An important distinction to remember when discussing 3D printing is the difference between an additive process and a constructive process: an additive process is different from a constructive process precisely because one seamless whole is formed. A house, although it forms a whole, is built brick by brick, and each is distinguishable from the other. Therefore, it is not built additively.
The truly amazing thing about 3D printing is that with enough filament (and a big enough printer) anything could be made from a technical specification. A computer-modelled version of your house could easily be programmed, and so (again, with enough filament and a big enough printer) your entire house could be built additively, down to the knives and forks in their draws. This is what makes 3D printing so exciting - genuinely anything can be made, if the digital model - known as a virtual blueprint - can be made first.
The lifeblood of 3D printers is their virtual blueprints - these are used to provide instructions to the printer, so it “knows” where to inject over a surface. Freeware virtual blueprints for almost anything are available over the web, and should be easy to get hold of. These blueprints are already a real threat for many businesses, as they could make many products freely available to anyone with a 3D printer.
The printers, although expensive, will in upcoming years become invaluable to a household, as many products that would otherwise cost money could be printed at home at a fraction of the cost. One of the greatest challenges facing scientists in the field is making a plastic that is easily printable and affordable, but able to withstand high temperatures such as those required for cooking implements, kettles etc. etc. Once this is achieved, a 3D printer would be able to offset vast costs for consumers everywhere; all they would need to make a new knife and fork set, for example, is some freeware knife and fork blueprints, a printer, and enough filament to make them.
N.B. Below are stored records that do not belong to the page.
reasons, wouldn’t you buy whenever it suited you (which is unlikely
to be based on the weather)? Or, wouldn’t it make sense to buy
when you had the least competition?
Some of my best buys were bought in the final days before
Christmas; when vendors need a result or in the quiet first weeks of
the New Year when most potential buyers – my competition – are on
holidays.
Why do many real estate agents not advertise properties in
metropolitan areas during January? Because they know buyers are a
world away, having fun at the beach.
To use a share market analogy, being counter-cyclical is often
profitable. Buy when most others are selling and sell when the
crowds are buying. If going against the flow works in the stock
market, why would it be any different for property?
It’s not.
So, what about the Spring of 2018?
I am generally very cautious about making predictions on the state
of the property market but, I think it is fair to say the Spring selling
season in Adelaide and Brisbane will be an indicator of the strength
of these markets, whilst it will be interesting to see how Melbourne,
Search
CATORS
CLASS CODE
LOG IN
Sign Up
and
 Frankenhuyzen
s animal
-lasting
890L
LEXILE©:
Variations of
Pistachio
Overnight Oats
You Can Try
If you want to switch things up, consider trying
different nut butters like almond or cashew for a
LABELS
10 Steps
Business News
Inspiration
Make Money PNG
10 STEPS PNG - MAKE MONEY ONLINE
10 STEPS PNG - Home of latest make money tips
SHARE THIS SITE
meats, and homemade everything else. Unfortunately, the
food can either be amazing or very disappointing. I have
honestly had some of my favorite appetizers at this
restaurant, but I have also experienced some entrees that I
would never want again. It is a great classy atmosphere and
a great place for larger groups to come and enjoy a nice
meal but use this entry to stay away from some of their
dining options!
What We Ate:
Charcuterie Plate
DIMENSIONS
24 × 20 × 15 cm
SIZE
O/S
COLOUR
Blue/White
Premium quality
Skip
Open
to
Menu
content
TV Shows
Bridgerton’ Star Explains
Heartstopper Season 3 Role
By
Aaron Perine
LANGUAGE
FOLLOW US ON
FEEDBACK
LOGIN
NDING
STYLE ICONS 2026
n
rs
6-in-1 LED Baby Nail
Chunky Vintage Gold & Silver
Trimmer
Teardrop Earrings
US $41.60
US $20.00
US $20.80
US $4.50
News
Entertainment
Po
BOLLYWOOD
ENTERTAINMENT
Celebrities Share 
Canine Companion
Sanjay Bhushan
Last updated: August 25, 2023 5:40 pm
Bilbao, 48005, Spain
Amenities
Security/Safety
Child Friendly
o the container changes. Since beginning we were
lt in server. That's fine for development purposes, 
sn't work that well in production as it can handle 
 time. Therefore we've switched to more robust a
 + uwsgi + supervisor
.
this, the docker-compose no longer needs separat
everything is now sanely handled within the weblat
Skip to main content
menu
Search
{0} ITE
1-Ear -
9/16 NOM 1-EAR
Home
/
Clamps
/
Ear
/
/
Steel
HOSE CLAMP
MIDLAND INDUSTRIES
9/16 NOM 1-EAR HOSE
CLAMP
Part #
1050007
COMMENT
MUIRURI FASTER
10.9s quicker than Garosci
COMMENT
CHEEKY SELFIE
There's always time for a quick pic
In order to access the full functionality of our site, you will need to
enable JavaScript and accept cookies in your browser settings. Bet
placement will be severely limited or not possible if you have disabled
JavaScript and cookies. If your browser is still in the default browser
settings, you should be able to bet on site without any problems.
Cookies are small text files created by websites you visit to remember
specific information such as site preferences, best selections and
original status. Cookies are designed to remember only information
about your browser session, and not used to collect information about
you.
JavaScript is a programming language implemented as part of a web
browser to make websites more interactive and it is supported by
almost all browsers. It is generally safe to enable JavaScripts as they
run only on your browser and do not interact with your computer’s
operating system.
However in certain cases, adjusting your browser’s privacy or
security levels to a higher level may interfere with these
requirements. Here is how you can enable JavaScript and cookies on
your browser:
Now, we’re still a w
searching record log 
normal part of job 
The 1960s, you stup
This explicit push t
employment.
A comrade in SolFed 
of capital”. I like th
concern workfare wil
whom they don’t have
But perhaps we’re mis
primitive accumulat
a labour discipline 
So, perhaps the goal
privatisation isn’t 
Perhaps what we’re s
Generally, a printer uses a collection of 2-dimensional specifications to form a whole. An injection syringe will print an entire level without moving up or down, then move up 1/10th of a millimeter and print another level. This continues until the product is finished. The size of each level is determined by the resolution of the printer - most printers on the market have maximum resolutions of about 1/10th of a millimeter. There is software like Slic3r available on the market that takes a 3D blueprint and slices it into many two-dimensional blueprints, which are then converted into x- and y- axis instructions for the syringe.
Some printers are able to build supports during the additive process, which can then be dissolved after printing. These supports are used to hold structures in place during the process until the model is finished.
It should be pointed out that on most printers, it’s not just the injection syringe that moves, but the build platform as well. This allows for greater maneuverability and protects the delicate syringe from any avoidable damage.